Your answer should be every line of the records that contains the word "nepřítomnost", copied as it stands.

**Task inputs**
————

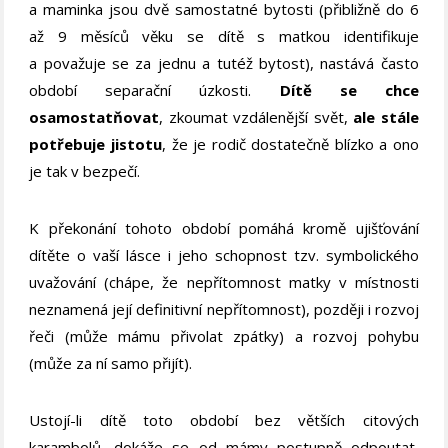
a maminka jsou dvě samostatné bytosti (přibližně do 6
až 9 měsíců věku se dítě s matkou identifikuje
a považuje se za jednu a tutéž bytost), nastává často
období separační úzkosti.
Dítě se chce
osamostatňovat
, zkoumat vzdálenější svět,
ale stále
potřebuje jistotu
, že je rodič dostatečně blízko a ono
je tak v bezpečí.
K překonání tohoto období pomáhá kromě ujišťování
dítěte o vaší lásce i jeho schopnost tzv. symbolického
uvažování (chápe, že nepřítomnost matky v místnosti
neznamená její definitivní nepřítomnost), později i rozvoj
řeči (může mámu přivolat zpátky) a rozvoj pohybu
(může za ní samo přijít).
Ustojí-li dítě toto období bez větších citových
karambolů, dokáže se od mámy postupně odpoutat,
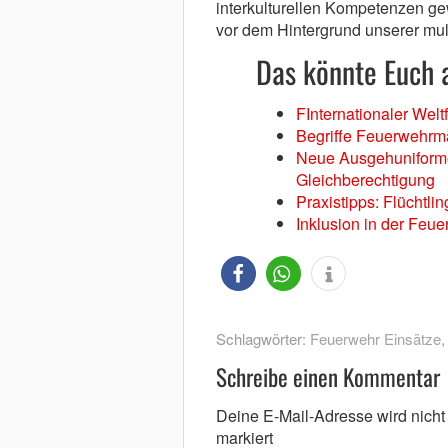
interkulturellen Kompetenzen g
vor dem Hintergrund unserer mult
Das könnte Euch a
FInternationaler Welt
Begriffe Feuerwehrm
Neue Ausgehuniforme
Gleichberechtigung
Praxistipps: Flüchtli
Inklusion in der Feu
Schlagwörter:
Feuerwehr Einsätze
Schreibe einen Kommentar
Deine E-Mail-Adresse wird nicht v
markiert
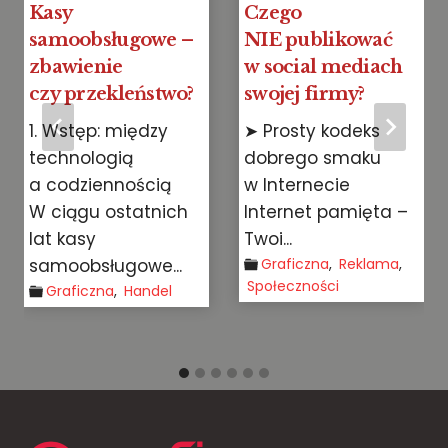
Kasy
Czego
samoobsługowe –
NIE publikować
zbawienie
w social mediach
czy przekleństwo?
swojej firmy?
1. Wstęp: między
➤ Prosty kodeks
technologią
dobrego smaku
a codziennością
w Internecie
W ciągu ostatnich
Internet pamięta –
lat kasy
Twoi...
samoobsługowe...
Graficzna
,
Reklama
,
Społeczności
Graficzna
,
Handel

————

**Task solution**
uvažování (chápe, že nepřítomnost matky v místnosti
neznamená její definitivní nepřítomnost), později i rozvoj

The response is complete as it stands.